After comparing the result of R-Square and MSE from each of the three models, we found out that, by applying Hurst 3 to calculate FD, the speed of processing time has been increased dramatically. The accuracy of R has improved, and MSE has decreased for Linear Regression and Ridge Regression models. Regarding Lasso Regression, even though we changed the way to calculate FD, it didn’t have much influence on the result of this model. The R-Square remains 0, and MSE remains the highest. Hence, Hurst 3 has been applied to our system, and Linear Regression generates the most accurate model for our conservation law. 金融市场作业代写
Conclusion 金融市场作业代写
By testing the above three models, we can conclude that the Linear Regression Model is the most accurate one with smallest MSE value (3.1377) and highest R-square (0.22832) which showed that our data can be 22.832% explained and the mean sum of deviations is about 3.1377 units.
As a conclusion from our findings regarding the financial market, Analysis of Variance (ANOVA), which quantifies the strength of the relationships between variables, is helpful to analyze and evaluate the market performance. According to our tests, Linear Regression is the 12most efficient way of creating the conservation law and also Linear Regression is simple to use compared to others. We can predict the dependent value by the regression model based on changes of independent variable.

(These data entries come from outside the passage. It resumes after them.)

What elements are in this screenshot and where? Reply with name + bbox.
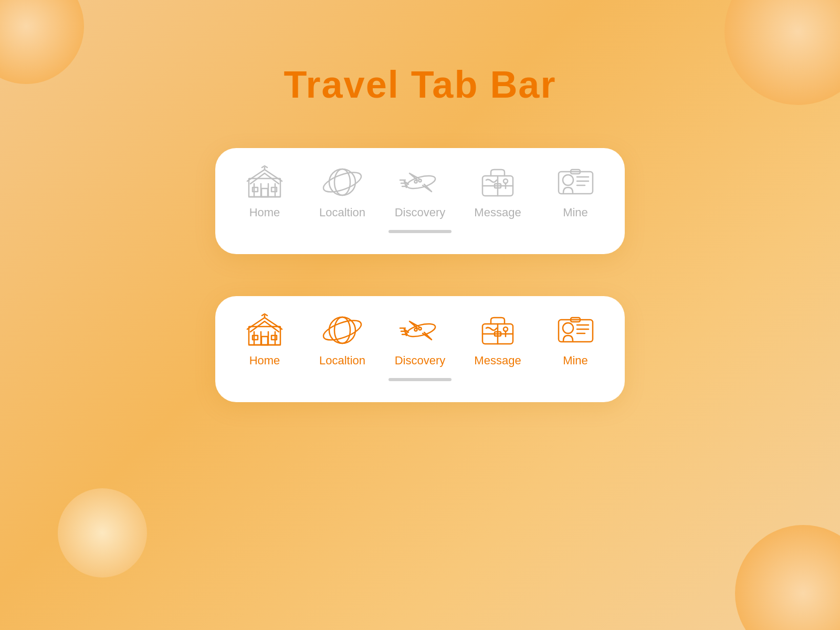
svg-point-43 <box>334 317 350 343</box>
tab-label-mine-inactive: Mine <box>563 206 588 219</box>
tab-bar-active: Home Localtion <box>215 296 625 402</box>
tab-item-home-inactive[interactable]: Home <box>233 164 296 219</box>
tab-bar-inactive-items: Home Localtion <box>226 164 614 219</box>
tab-label-message-inactive: Message <box>474 206 521 219</box>
location-icon-active <box>321 312 363 349</box>
tab-item-mine-active[interactable]: Mine <box>544 312 607 368</box>
svg-rect-7 <box>253 187 258 192</box>
message-icon-active <box>477 312 519 349</box>
location-icon <box>321 164 363 201</box>
home-icon <box>244 164 286 201</box>
tab-label-location-active: Localtion <box>319 354 365 368</box>
scroll-indicator-inactive <box>388 230 452 233</box>
deco-circle-bl <box>58 488 147 578</box>
mine-icon-active <box>554 312 596 349</box>
tab-label-message-active: Message <box>474 354 521 368</box>
tab-label-discovery-active: Discovery <box>395 354 446 368</box>
svg-point-46 <box>415 328 417 331</box>
svg-rect-6 <box>261 188 268 197</box>
tab-item-message-inactive[interactable]: Message <box>466 164 529 219</box>
tab-label-mine-active: Mine <box>563 354 588 368</box>
deco-circle-br <box>735 525 840 630</box>
mine-icon <box>554 164 596 201</box>
svg-point-57 <box>563 323 573 333</box>
tab-label-location-inactive: Localtion <box>319 206 365 219</box>
svg-point-45 <box>419 327 422 330</box>
home-icon-active <box>244 312 286 349</box>
discovery-icon <box>399 164 441 201</box>
svg-rect-38 <box>253 335 258 340</box>
message-icon <box>477 164 519 201</box>
scroll-indicator-active <box>388 378 452 381</box>
svg-rect-8 <box>271 187 277 192</box>
tab-label-home-active: Home <box>249 354 280 368</box>
tab-item-discovery-inactive[interactable]: Discovery <box>388 164 452 219</box>
svg-point-14 <box>419 179 422 182</box>
svg-point-15 <box>415 180 417 183</box>
tab-item-home-active[interactable]: Home <box>233 312 296 368</box>
svg-rect-37 <box>261 337 268 345</box>
svg-rect-39 <box>271 335 277 340</box>
svg-point-11 <box>321 168 364 195</box>
tab-bar-active-items: Home Localtion <box>226 312 614 368</box>
svg-point-12 <box>334 169 350 195</box>
tab-item-discovery-active[interactable]: Discovery <box>388 312 452 368</box>
tab-item-mine-inactive[interactable]: Mine <box>544 164 607 219</box>
discovery-icon-active <box>399 312 441 349</box>
svg-point-42 <box>321 316 364 343</box>
tab-bars-container: Home Localtion <box>0 148 840 402</box>
tab-item-message-active[interactable]: Message <box>466 312 529 368</box>
tab-item-location-active[interactable]: Localtion <box>311 312 374 368</box>
tab-label-discovery-inactive: Discovery <box>395 206 446 219</box>
tab-label-home-inactive: Home <box>249 206 280 219</box>
page-title: Travel Tab Bar <box>0 0 840 106</box>
svg-point-26 <box>563 175 573 185</box>
tab-item-location-inactive[interactable]: Localtion <box>311 164 374 219</box>
tab-bar-inactive: Home Localtion <box>215 148 625 254</box>
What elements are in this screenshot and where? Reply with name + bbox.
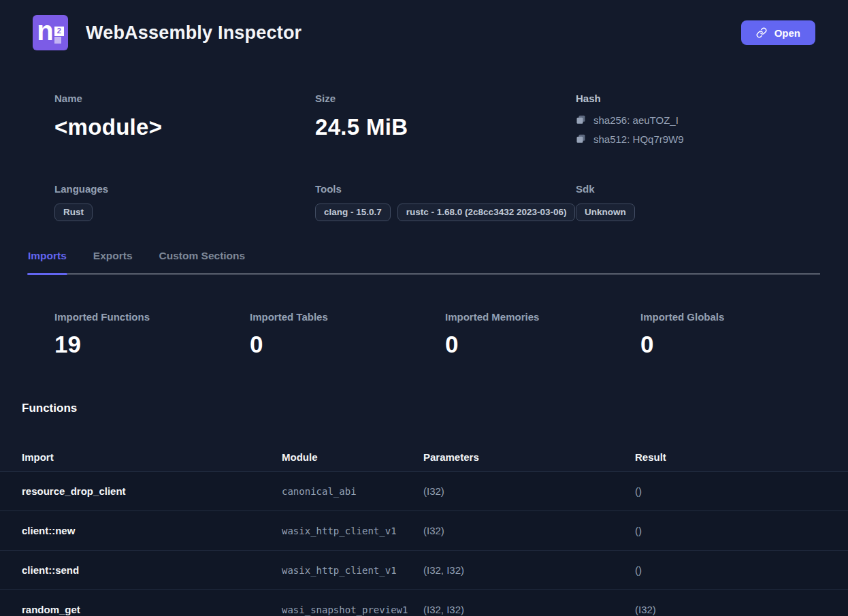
cell-import: client::new — [22, 525, 282, 536]
hash-value: sha512: HQq7r9W9 — [593, 133, 684, 145]
stat-label: Imported Memories — [445, 311, 640, 323]
open-button[interactable]: Open — [741, 20, 815, 45]
sdk-label: Sdk — [576, 183, 836, 195]
name-section: Name <module> — [54, 93, 315, 145]
hash-item[interactable]: sha256: aeuTOZ_I — [576, 114, 836, 126]
cell-parameters: (I32) — [423, 525, 635, 536]
functions-table-header: Import Module Parameters Result — [0, 442, 848, 471]
cell-module: wasix_http_client_v1 — [282, 565, 423, 576]
stat-card: Imported Memories 0 — [445, 311, 640, 358]
column-header-module: Module — [282, 451, 423, 463]
cell-module: wasix_http_client_v1 — [282, 525, 423, 536]
stat-card: Imported Globals 0 — [640, 311, 836, 358]
cell-parameters: (I32) — [423, 485, 635, 497]
functions-heading: Functions — [22, 402, 848, 415]
cell-import: resource_drop_client — [22, 485, 282, 497]
tab-custom-sections[interactable]: Custom Sections — [159, 250, 246, 274]
tools-section: Tools clang - 15.0.7rustc - 1.68.0 (2c8c… — [315, 183, 576, 221]
hash-value: sha256: aeuTOZ_I — [593, 114, 679, 126]
imports-stats: Imported Functions 19 Imported Tables 0 … — [54, 311, 848, 358]
name-label: Name — [54, 93, 315, 104]
copy-icon[interactable] — [576, 134, 586, 144]
stat-value: 19 — [54, 331, 250, 358]
stat-card: Imported Tables 0 — [250, 311, 445, 358]
badge: Rust — [54, 204, 93, 221]
functions-table-body: resource_drop_client canonical_abi (I32)… — [0, 471, 848, 616]
logo-light-square — [54, 37, 61, 44]
tab-imports[interactable]: Imports — [27, 250, 67, 274]
hash-item[interactable]: sha512: HQq7r9W9 — [576, 133, 836, 145]
link-icon — [756, 27, 767, 38]
badge: Unknown — [576, 204, 635, 221]
tab-exports[interactable]: Exports — [93, 250, 133, 274]
tab-bar: ImportsExportsCustom Sections — [27, 250, 820, 274]
cell-import: random_get — [22, 604, 282, 615]
languages-section: Languages Rust — [54, 183, 315, 221]
column-header-parameters: Parameters — [423, 451, 635, 463]
table-row: client::send wasix_http_client_v1 (I32, … — [0, 550, 848, 589]
page-title: WebAssembly Inspector — [86, 22, 301, 44]
size-label: Size — [315, 93, 576, 104]
app-logo: n 2 — [33, 15, 68, 50]
stat-label: Imported Tables — [250, 311, 445, 323]
table-row: random_get wasi_snapshot_preview1 (I32, … — [0, 589, 848, 616]
cell-result: () — [635, 564, 848, 576]
hash-section: Hash sha256: aeuTOZ_I sha512: HQq7r9W9 — [576, 93, 836, 145]
module-name-value: <module> — [54, 114, 315, 140]
cell-module: canonical_abi — [282, 486, 423, 497]
tools-label: Tools — [315, 183, 576, 195]
cell-result: () — [635, 485, 848, 497]
sdk-badges: Unknown — [576, 204, 836, 221]
hash-label: Hash — [576, 93, 836, 104]
header: n 2 WebAssembly Inspector Open — [0, 0, 848, 63]
languages-badges: Rust — [54, 204, 315, 221]
stat-label: Imported Functions — [54, 311, 250, 323]
module-size-value: 24.5 MiB — [315, 114, 576, 140]
table-row: resource_drop_client canonical_abi (I32)… — [0, 471, 848, 510]
badge: rustc - 1.68.0 (2c8cc3432 2023-03-06) — [397, 204, 576, 221]
stat-value: 0 — [640, 331, 836, 358]
module-meta-grid: Languages Rust Tools clang - 15.0.7rustc… — [54, 183, 836, 221]
logo-superscript-2: 2 — [54, 27, 64, 36]
cell-result: () — [635, 525, 848, 536]
cell-import: client::send — [22, 564, 282, 576]
stat-value: 0 — [445, 331, 640, 358]
copy-icon[interactable] — [576, 115, 586, 125]
stat-label: Imported Globals — [640, 311, 836, 323]
cell-module: wasi_snapshot_preview1 — [282, 604, 423, 615]
cell-parameters: (I32, I32) — [423, 564, 635, 576]
hash-list: sha256: aeuTOZ_I sha512: HQq7r9W9 — [576, 114, 836, 145]
logo-n-glyph: n — [37, 17, 53, 44]
cell-parameters: (I32, I32) — [423, 604, 635, 615]
column-header-import: Import — [22, 451, 282, 463]
badge: clang - 15.0.7 — [315, 204, 391, 221]
column-header-result: Result — [635, 451, 848, 463]
stat-card: Imported Functions 19 — [54, 311, 250, 358]
webassembly-inspector-page: n 2 WebAssembly Inspector Open Name <mod… — [0, 0, 848, 616]
module-info-grid: Name <module> Size 24.5 MiB Hash sha256:… — [54, 93, 836, 145]
open-button-label: Open — [774, 27, 800, 39]
table-row: client::new wasix_http_client_v1 (I32) (… — [0, 510, 848, 550]
tools-badges: clang - 15.0.7rustc - 1.68.0 (2c8cc3432 … — [315, 204, 576, 221]
stat-value: 0 — [250, 331, 445, 358]
languages-label: Languages — [54, 183, 315, 195]
functions-table: Import Module Parameters Result resource… — [0, 442, 848, 616]
logo-stack: 2 — [54, 27, 64, 44]
sdk-section: Sdk Unknown — [576, 183, 836, 221]
cell-result: (I32) — [635, 604, 848, 615]
size-section: Size 24.5 MiB — [315, 93, 576, 145]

In the regression analysis, heteroskedasticity created significant problems for statistical inference. Assuming the volatility of currency pairs presented to be autocorrelated and the estimation of Autoregressive Model for detecting serial correlation is based on linear regression model so testing unit root is a way to test for non-stationarity since a random walk is not covariance stationary. Therefore, testing of AR Model can determine if a time series is covariance stationary and Dicky-Fuller testing should be used.